L’Arabie saoudite a échoué à briser Ansar Allah au Yémen

En 2015, l’Arabie saoudite est entrée au Yémen, espérant que sa force aérienne, son argent et ses alliés locaux chasseraient Ansar Allah de Sanaa. Onze ans plus tard, le mouvement contrôle toujours la capitale, s’est étendu le long de la côte de la mer Rouge et pousse les alliés de Riyad plus au sud.

Cinq formations soutenues par l’Arabie saoudite, qui défendaient l’ouest du Yémen, partageaient une paie et un système d’identification biométrique. Elles ne partageaient pas de formation intégrée, de commandement unifié ou de salle d’opérations commune. Lorsque les forces gouvernementales se sont retirées de Hays, le front s’est effondré et Mocha a été perdue peu de temps après.

Ce repli a révélé ce que des années de soutien saoudien avaient produit : des factions armées rivales, dépendant du même sponsor étranger, mais incapables d’agir comme une seule armée. Riyad a payé pour la main-d’œuvre et les armes sans créer une force capable de contrôler le territoire.

Ansar Allah contrôle désormais une grande partie de la côte yéménite de la mer Rouge, y compris Mocha, Dhubab et l’île de Mayyun, près du détroit de Bab al-Mandab.
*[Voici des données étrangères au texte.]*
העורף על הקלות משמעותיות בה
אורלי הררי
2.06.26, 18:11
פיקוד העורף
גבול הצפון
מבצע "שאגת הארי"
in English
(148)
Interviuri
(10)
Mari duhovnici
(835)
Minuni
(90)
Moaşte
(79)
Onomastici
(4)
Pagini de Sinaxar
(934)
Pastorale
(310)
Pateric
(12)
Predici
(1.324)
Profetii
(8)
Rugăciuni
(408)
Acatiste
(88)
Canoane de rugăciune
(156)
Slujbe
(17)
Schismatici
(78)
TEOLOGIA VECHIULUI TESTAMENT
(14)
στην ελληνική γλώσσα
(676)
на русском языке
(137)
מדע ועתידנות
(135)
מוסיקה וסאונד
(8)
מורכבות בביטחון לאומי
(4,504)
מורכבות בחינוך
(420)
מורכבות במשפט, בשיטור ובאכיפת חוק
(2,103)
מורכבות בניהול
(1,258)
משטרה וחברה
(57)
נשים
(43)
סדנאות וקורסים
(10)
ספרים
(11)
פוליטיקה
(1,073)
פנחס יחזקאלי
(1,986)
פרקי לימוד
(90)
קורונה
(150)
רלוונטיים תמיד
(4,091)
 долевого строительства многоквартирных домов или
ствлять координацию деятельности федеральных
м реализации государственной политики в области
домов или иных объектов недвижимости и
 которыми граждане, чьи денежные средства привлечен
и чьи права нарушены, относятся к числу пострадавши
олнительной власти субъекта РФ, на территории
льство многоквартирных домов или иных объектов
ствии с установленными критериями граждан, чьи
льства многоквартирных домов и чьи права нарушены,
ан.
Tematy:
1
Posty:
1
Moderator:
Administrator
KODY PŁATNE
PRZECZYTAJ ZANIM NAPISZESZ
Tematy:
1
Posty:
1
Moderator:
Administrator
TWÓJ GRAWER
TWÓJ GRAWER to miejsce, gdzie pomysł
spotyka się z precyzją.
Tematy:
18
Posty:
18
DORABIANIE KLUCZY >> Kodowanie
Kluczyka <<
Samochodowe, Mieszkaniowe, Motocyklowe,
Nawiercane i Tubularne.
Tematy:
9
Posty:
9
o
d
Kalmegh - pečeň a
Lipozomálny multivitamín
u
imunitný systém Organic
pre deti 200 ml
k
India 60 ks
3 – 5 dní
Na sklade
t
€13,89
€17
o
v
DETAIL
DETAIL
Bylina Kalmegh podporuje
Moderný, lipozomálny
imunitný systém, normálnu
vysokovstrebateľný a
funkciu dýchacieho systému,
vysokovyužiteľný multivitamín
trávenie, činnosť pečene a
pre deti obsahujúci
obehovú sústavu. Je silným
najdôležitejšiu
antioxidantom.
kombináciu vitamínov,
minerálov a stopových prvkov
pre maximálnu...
Il exerce également une pression croissante sur Marib, le dernier grand bastion nord du gouvernement soutenu par l’Arabie saoudite, et le centre de la production de pétrole et de gaz.

La perte de Marib priverait les alliés de Riyad de leur population et de leur base de revenus restantes dans le nord. Cela donnerait également à Ansar Allah une position plus forte pour faire pression sur Shabwa et Hadhramawt et pour imposer les conditions de tout règlement futur.

Parallèlement, les routes énergétiques de l’Arabie saoudite deviennent vulnérables. Des drones lancés depuis l’Irak ont désactivé le pipeline est-ouest, qui transporte du pétrole vers la mer Rouge en contournant le détroit d’Ormuz. Ansar Allah a également attaqué la base aérienne de Khamis Mushait, dans le sud de l’Arabie saoudite.

Riyad a construit ce pipeline pour échapper à la dépendance à un seul point de passage stratégique. Il se termine désormais à proximité d’un autre, de plus en plus influencé par le Yémen. La pression exercée autour d’Ormuz, de Bab al-Mandab et sur le territoire saoudien lui-même laisse le royaume avec moins de routes sûres pour projeter sa puissance ou exporter du pétrole.

Washington a fourni un soutien en matière de renseignement et de ciblage, mais n’a pas déclenché une nouvelle guerre pour sauver le projet saoudien. La Turquie et le Pakistan sont également restés en dehors du conflit, malgré leurs liens de défense avec Riyad. Le royaume a accumulé des partenaires, des armes et des formations de proxy sans obtenir des alliés prêts ou capables de renverser sa défaite.

Les bombardements saoudiens, les frappes menées sous la direction israélienne et l’opération américaine « Rough Rider », qui a coûté un milliard de dollars, ont tous échoué à briser Ansar Allah. Le mouvement est apparu avec plus de territoire et une plus grande influence sur les bases militaires saoudiennes, les infrastructures énergétiques et le transport maritime de la mer Rouge.

Riyad a lancé sa guerre pour imposer l’avenir politique du Yémen. Onze ans plus tard, Ansar Allah détermine l’équilibre militaire et le prix du départ de l’Arabie saoudite.